When Bloodgood’s lead guitarist left the band to go solo, fans of the 80s metal stalwarts weren’t entirely sure what to expect. We probably assumed more heavy metal–at least that’s what I expected. And while there is certainly some hard rock (almost glam metal) at times, The Other Side was much broader in scope.
The album showcased Zaffiro’s excellent guitar work, as we’d already become familiar with through three albums with Bloodgood: Bloodgood (1986), Detonation (1987, often hailed as the band’s finest effort), and Rock in a Hard Place (1988). But what we didn’t know was that he was also a fine singer, and was on his way to becoming a fantastic and sought-after producer (working on albums by The Reach, Zion, Holy Solider and dozens more). In fact, he self-produced this album.
The first time I heard “Diversity” I wasn’t sure what to make of it. The guitar intro wasn’t too unexpected (and very similar to riffs on Zion’s Thunder from the Mountain, which Zaffiro produced), but then those harmonized vocals drop in. What the heck is happening here–was David going soft? Nonetheless, I kept listening. Over time, the track became my favorite song on the album.

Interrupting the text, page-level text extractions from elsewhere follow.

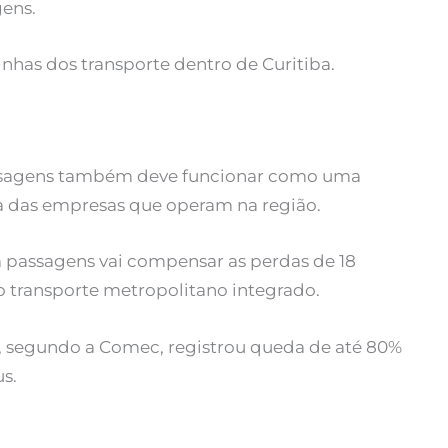
ens.
inhas dos transporte dentro de Curitiba.
assagens também deve funcionar como uma
a das empresas que operam na região.
 passagens vai compensar as perdas de 18
 transporte metropolitano integrado.
, segundo a Comec, registrou queda de até 80%
s.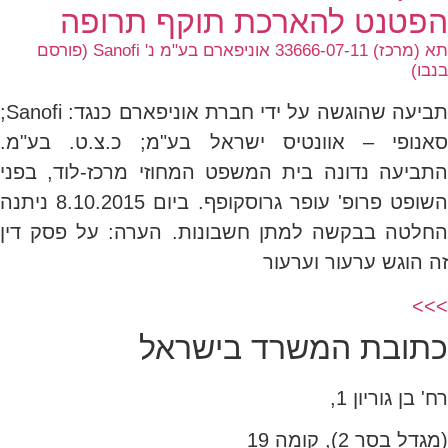
הפטנט להארכת תוקף תרופה
תא (מרכז) 33666-07-11 אוניפארם בע"מ נ' Sanofi (פורסם
בנבו)
תביעה שהוגשה על ידי חברת אוניפארם כנגד: Sanofi;
סאנופי – אוונטיס ישראל בע"מ; כ.צ.ט. בע"מ.
התביעה נדונה בית המשפט המחוזי מרכז-לוד, בפני
השופט פרופ' עופר גרוסקופף. ביום 8.10.2015 ניתנה
החלטה בבקשה למתן חשבונות. הערה: על פסק דין
זה הוגש ערעור וערעור
>>>
כתובת המשרד בישראל
רח' בן גוריון 1,
(מגדל בסר 2), קומה 19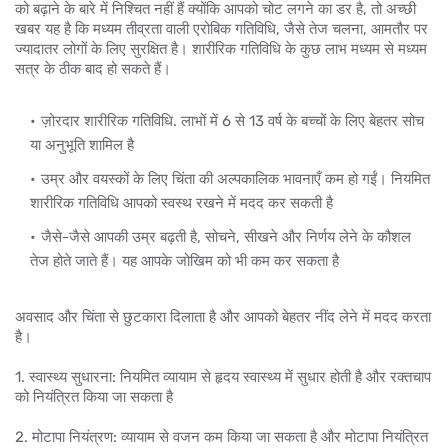
को बढ़ाने के बारे में निश्चित नहीं हैं क्योंकि आपको चोट लगने का डर है, तो अच्छी
खबर यह है कि मध्यम तीव्रता वाली एरोबिक गतिविधि, जैसे तेज चलना, आमतौर पर
ज्यादातर लोगों के लिए सुरक्षित है। शारीरिक गतिविधि के कुछ लाभ मध्यम से मध्यम
सत्र के ठीक बाद हो सकते हैं।
ज़ोरदार शारीरिक गतिविधि. लाभों में 6 से 13 वर्ष के बच्चों के लिए बेहतर सोच
या अनुभूति शामिल है
उम्र और वयस्कों के लिए चिंता की अल्पकालिक भावनाएँ कम हो गईं। नियमित
शारीरिक गतिविधि आपको स्वस्थ रखने में मदद कर सकती है
जैसे-जैसे आपकी उम्र बढ़ती है, सोचने, सीखने और निर्णय लेने के कौशल
तेज होते जाते हैं। यह आपके जोखिम को भी कम कर सकता है
अवसाद और चिंता से छुटकारा दिलाता है और आपको बेहतर नींद लेने में मदद करता
है।
1. स्वास्थ्य सुधारना: नियमित व्यायाम से हृदय स्वास्थ्य में सुधार होती है और रक्तचाप
को नियंत्रित किया जा सकता है
2. मोटापा नियंत्रण: व्यायाम से वजन कम किया जा सकता है और मोटापा नियंत्रित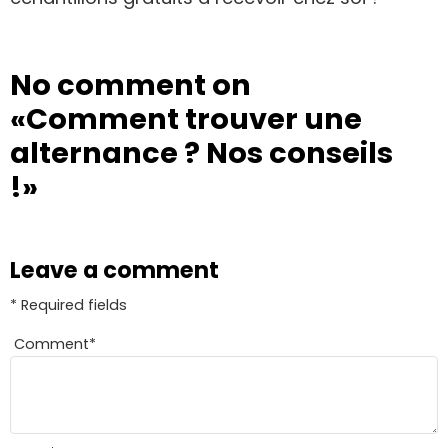
No comment on
«Comment trouver une
alternance ? Nos conseils
!»
Leave a comment
* Required fields
Comment
*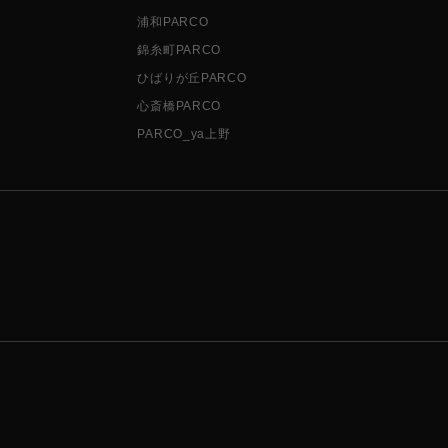
浦和PARCO
錦糸町PARCO
ひばりが丘PARCO
心斎橋PARCO
PARCO_ya上野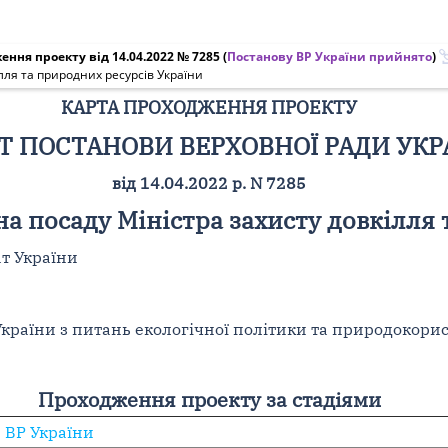
ння проекту від 14.04.2022 № 7285
(
Постанову ВР України прийнято
)
лля та природних ресурсів України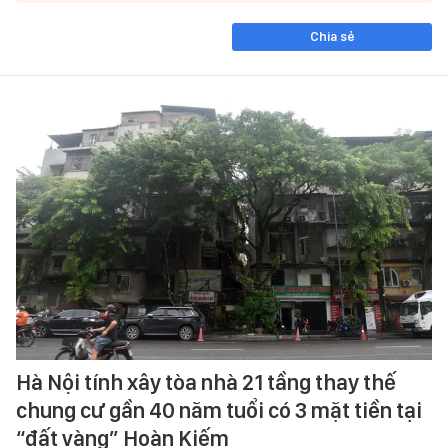
Chia sẻ
Hà Nội tính xây tòa nhà 21 tầng thay thế
chung cư gần 40 năm tuổi có 3 mặt tiền tại
“đất vàng” Hoàn Kiếm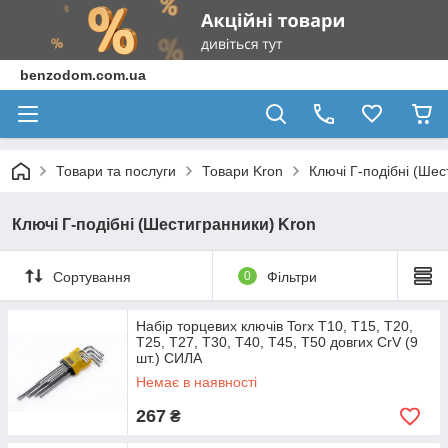
benzodom.com.ua
Товари та послуги
Товари Kron
Ключі Г-подібні (Шес
Ключі Г-подібні (Шестигранники) Kron
Сортування
0
Фільтри
Набір торцевих ключів Torx T10, T15, T20,
T25, T27, T30, T40, T45, T50 довгих CrV (9
шт.) СИЛА
Немає в наявності
267
₴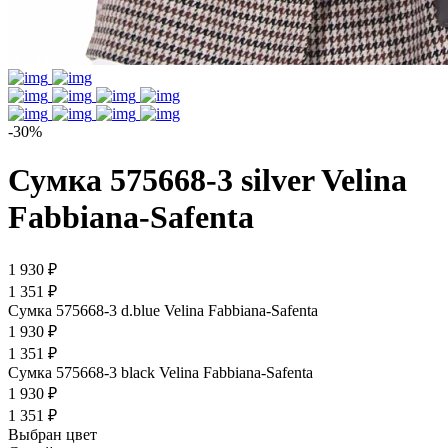
-30%
Сумка 575668-3 silver Velina
Fabbiana-Safenta
1 930 ₽
1 351 ₽
Сумка 575668-3 d.blue Velina Fabbiana-Safenta
1 930 ₽
1 351 ₽
Сумка 575668-3 black Velina Fabbiana-Safenta
1 930 ₽
1 351 ₽
Выбран цвет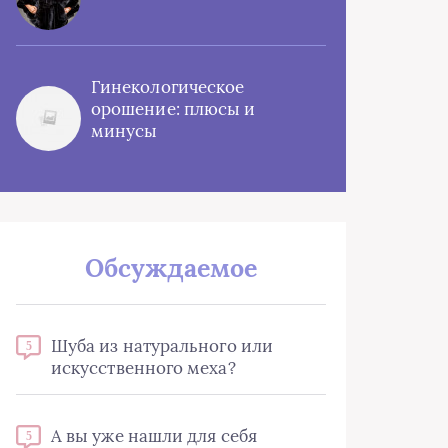
Гинекологическое
орошение: плюсы и
минусы
Обсуждаемое
Шуба из натурального или
5
искусственного меха?
А вы уже нашли для себя
5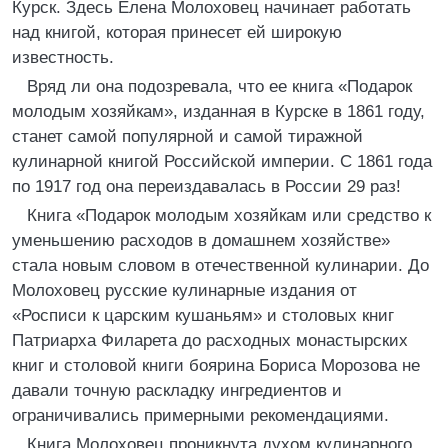
Курск. Здесь Елена Молоховец начинает работать
над книгой, которая принесет ей широкую
известность.
Вряд ли она подозревала, что ее книга «Подарок
молодым хозяйкам», изданная в Курске в 1861 году,
станет самой популярной и самой тиражной
кулинарной книгой Российской империи. С 1861 года
по 1917 год она переиздавалась в России 29 раз!
Книга «Подарок молодым хозяйкам или средство к
уменьшению расходов в домашнем хозяйстве»
стала новым словом в отечественной кулинарии. До
Молоховец русские кулинарные издания от
«Росписи к царским кушаньям» и столовых книг
Патриарха Филарета до расходных монастырских
книг и столовой книги боярина Бориса Морозова не
давали точную раскладку ингредиентов и
ограничивались примерными рекомендациями.
Книга Молоховец проникнута духом кулинарного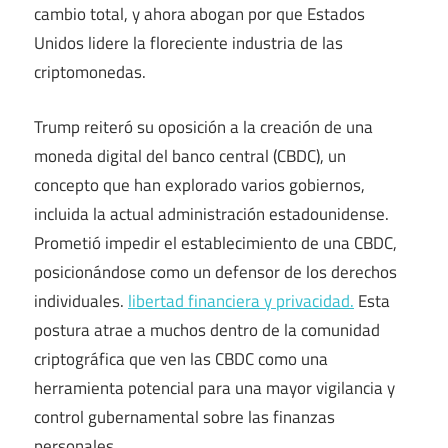
cambio total, y ahora abogan por que Estados
Unidos lidere la floreciente industria de las
criptomonedas.
Trump reiteró su oposición a la creación de una
moneda digital del banco central (CBDC), un
concepto que han explorado varios gobiernos,
incluida la actual administración estadounidense.
Prometió impedir el establecimiento de una CBDC,
posicionándose como un defensor de los derechos
individuales.
libertad financiera y privacidad.
Esta
postura atrae a muchos dentro de la comunidad
criptográfica que ven las CBDC como una
herramienta potencial para una mayor vigilancia y
control gubernamental sobre las finanzas
personales.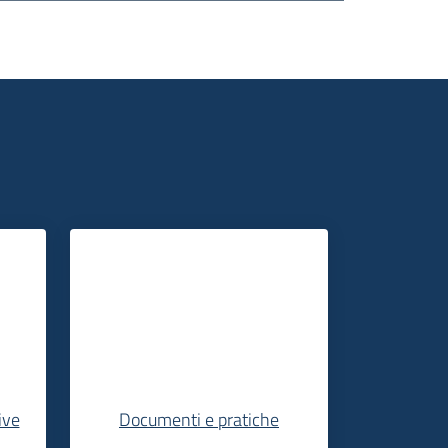
ive
Documenti e pratiche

Lyrically, the song deals with following the leading of the Spirit into uncharted territories. One can’t help but hear his internal struggles over the decision to leave Bloodgood:
I feel Your leading and I know that I must go
I fold my hands and let You take you take control
Diversity–showing me faces and taking me places that I’ve never been
Diversity–pushing me further but never erasing all that I am
David released three more albums of guitar-oriented rock, but also opened the floodgates on his production work throughout the 90s and well into the 2000s.